Но Стасичка не ведала ни о том, что она получила от матери прощение, ни о том, что находится под ее кровом и лежит на своей девичьей постели, сложенной из груды мягких пуховиков, в которые она погружалась прежде, точно в морские волны. Хозяйка «Барашка», узнав от Петршичка, что дочь в его палатке, нашла ее там распростертую без чувств на полу и велела принести оттуда домой. Она пригласила к Стасичке нескольких врачей, но все они лишь пожимали плечами. Вследствие перенесенных страданий у Стасички получилось воспаление мозга, весьма опасное, так что не было почти никаких надежд на выздоровление.
Доктора не ошиблись. Целую неделю боролась Стасичка с болезнью, но в конце концов покорилась ей. В тяжелом горячечном бреду, с душераздирающими подробностями повествовала она о происшествии, стоившем жизни ее возлюбленному. Вспоминала также разные случаи из их кочевой жизни, из коих явствовало, что немало натерпелись они с Франтишком и холода, и голода, а также о триумфальных приемах, оказываемых им подлинными ценителями, которые баловали их и осыпали подарками. Нередко им предлагались блестящие ангажементы, однако они всегда отказывались от них из страха, что их выследят, выдадут и силою заставят вернуться к разгневанным родственникам.

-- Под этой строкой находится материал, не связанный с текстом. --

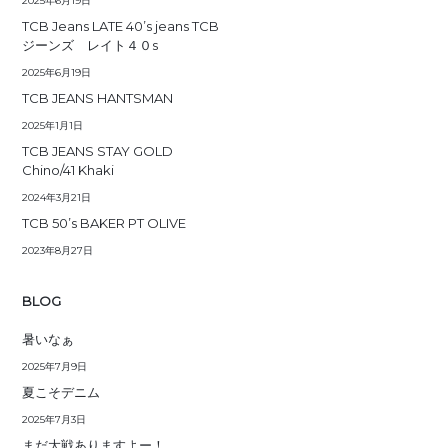
2025年6月19日
TCB Jeans LATE 40’s jeans TCB
ジーンズ レイト４０s
2025年6月19日
TCB JEANS HANTSMAN
2025年1月1日
TCB JEANS STAY GOLD
Chino/41 Khaki
2024年3月21日
TCB 50’s BAKER PT OLIVE
2023年8月27日
BLOG
暑いなぁ
2025年7月9日
夏こそデニム
2025年7月3日
まだ大戦ありますよー！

У Петршичка, слышавшего все это, снова оказалось достаточно пищи для размышлений о том, что такое любовь — сказка незрелого ума или самая могущественная стихия на свете…
В последний день, примерно за час до кончины, вскоре после того как патер Йозеф причастил ее, Стасичка неожиданно пришла в себя — молодость, со своей неуемной жаждой жизни, вдруг встрепенулась в ней, прежде чем сдаться смерти. Прояснившимся взглядом она окинула горницу, узнав место, где однообразно протекала ее юность в тени черной кафельной печки; узнала свою скамейку — ах, за нею и до сих пор лежит вязанка дров, как в те времена, когда Франтишек, притулившись в уголку, искоса на нее поглядывал… До сей поры стоят на галерее в зеленых горшках ее розмарины — не довелось ее матери сплести для нее никакого венчика — и прыгают между кустами розмарина воробьи, с любопытством заглядывая в окна совсем как в те времена, когда она пела под звуки Франтишковой скрипки. Многое отделяет те дни от сегодняшнего дня… Слезы застлали ей глаза, и она снова откинула голову на подушки.